The Labour government 1997-2010
The government accepted before and after the election that they would not have the money to renationalise. They saw that in cases like telecoms and electricity the new private enterprise industries were delivering growth, new investment, better service and lower prices. The Labour movement was keen to renationalise rail, but John Prescott made speeches explaining that spending money on renationalising took money they needed for the NHS and other public services. Over the years that followed both Labour and Conservatives have allowed creeping rail renationalisation. Today the fully nationalised regions struggle to perform as well as the remaining private sector train companies elsewhere. All fail to deliver the better service , the more attractive timetables and ticket prices, and the big investment needed. A fully nationalised HS 2 has dominated budgets for rail and added substantially to state debt and rail subsidies. It has reminded the country of how badly nationalised projects can miscarry even when they are given huge sums of money and resource to try to succeed.

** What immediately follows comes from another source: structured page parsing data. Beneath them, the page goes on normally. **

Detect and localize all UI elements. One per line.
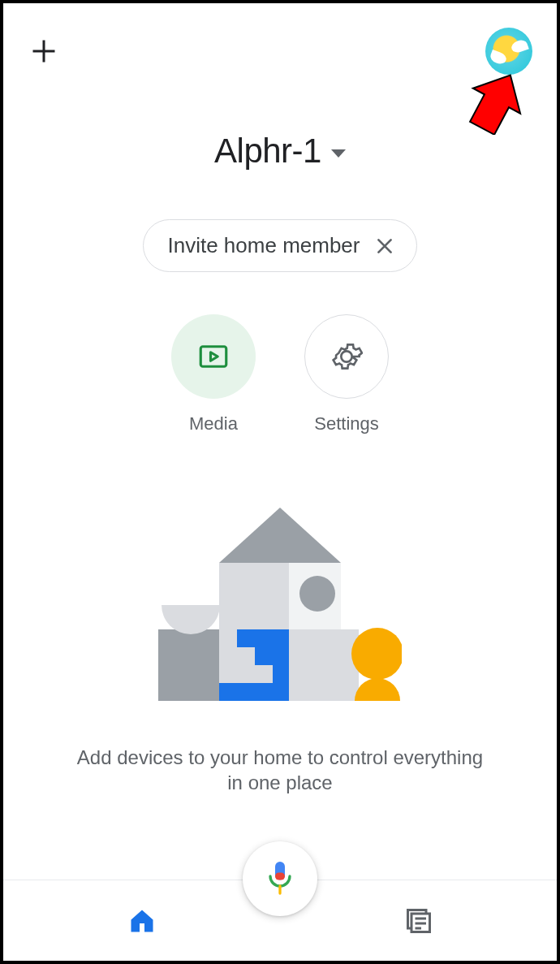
svg-rect-5 [158,629,219,701]
microphone-icon [265,860,295,897]
settings-action[interactable]: Settings [304,314,389,434]
play-icon [196,339,230,374]
gear-icon [330,340,363,373]
invite-home-member-chip[interactable]: Invite home member [143,219,418,272]
app-header [3,3,557,75]
home-icon [127,906,157,936]
svg-rect-9 [219,665,273,683]
media-label: Media [189,413,238,434]
svg-rect-0 [200,347,226,367]
settings-label: Settings [314,413,379,434]
dismiss-invite-button[interactable] [374,236,395,257]
annotation-arrow [467,70,524,135]
nav-home-tab[interactable] [3,880,280,961]
svg-rect-8 [219,647,255,665]
empty-state-illustration [158,508,402,702]
add-button[interactable] [28,35,60,67]
media-circle [171,314,256,399]
feed-icon [404,906,433,936]
home-name-label: Alphr-1 [214,132,321,171]
quick-actions-row: Media Settings [3,314,557,434]
profile-avatar[interactable] [485,28,532,75]
svg-rect-2 [219,563,289,629]
svg-point-11 [351,628,402,680]
nav-feed-tab[interactable] [280,880,557,961]
close-icon [374,236,395,257]
svg-marker-1 [219,508,341,563]
svg-rect-14 [275,873,285,880]
media-action[interactable]: Media [171,314,256,434]
empty-state-message: Add devices to your home to control ever… [3,745,557,795]
svg-rect-7 [219,629,237,647]
svg-point-4 [299,576,335,612]
home-selector[interactable]: Alphr-1 [3,132,557,171]
voice-assistant-button[interactable] [243,841,317,916]
settings-circle [304,314,389,399]
plus-icon [29,37,58,66]
chevron-down-icon [331,149,346,158]
invite-label: Invite home member [168,233,360,258]
svg-rect-10 [289,629,359,701]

2010-2024 Drift to more regulation and government interference in privatised businesses
Under pressure of events, accelerated by covid lockdowns and the inflation of 2022-3, the big transport and energy businesses spun off from nationalised industries have fallen under more and more central control. The electricity industry now has highly managed prices instead of relying on markets supplying cheapest power, with subsidies and favoured access for renewables over gas generated power. Dialling down use of gas to be a back up system adds to costs as the gas stations can no longer run full out spreading the capital costs over more power. The gas industry is restricted by bans on new exploration and delays or objections to extracting more gas from known UK deposits. This forces more reliance on dearer imports of energy.
Labour renationalised Railtrack, placing the new signalling and extra track needed back into the queue for public spending approvals. Rail badly needs more customers, following a large decline in goods traffic and continuing attrition of passenger numbers after lockdowns. The government controlled timetables and complex partially controlled fares do not help in adjusting train supply to the potential demand. Shifting more freight from trucks to trains needs more sidings and branch lines into modern industrial parks and a better system for attracting waggon load traffic. Passenger demand is shifting from the reliable five day a week commuter needing peak time trains as more people work part of the week from home. The railway needs to do more with specials for events, holidays and family outings. Nationalised railway managers often find it easier to argue for more subsidy than to win more passengers.
Wider Ownership
Privatisation was part of the wider ownership movement. Some of the best privatisations were employee and manager buy outs including National Freight and Tower Colliery. Both of these businesses were transformed by trusting the drivers and miners. The Coal Board thought Tower had to close but it had more than a decade of successful mining ahead . when owned by those who worked there. The big privatisations encouraged some employee ownership with free and discounted shares. Allowing more employee participation and co ownership often helps deliver better results by creating a common interest in success.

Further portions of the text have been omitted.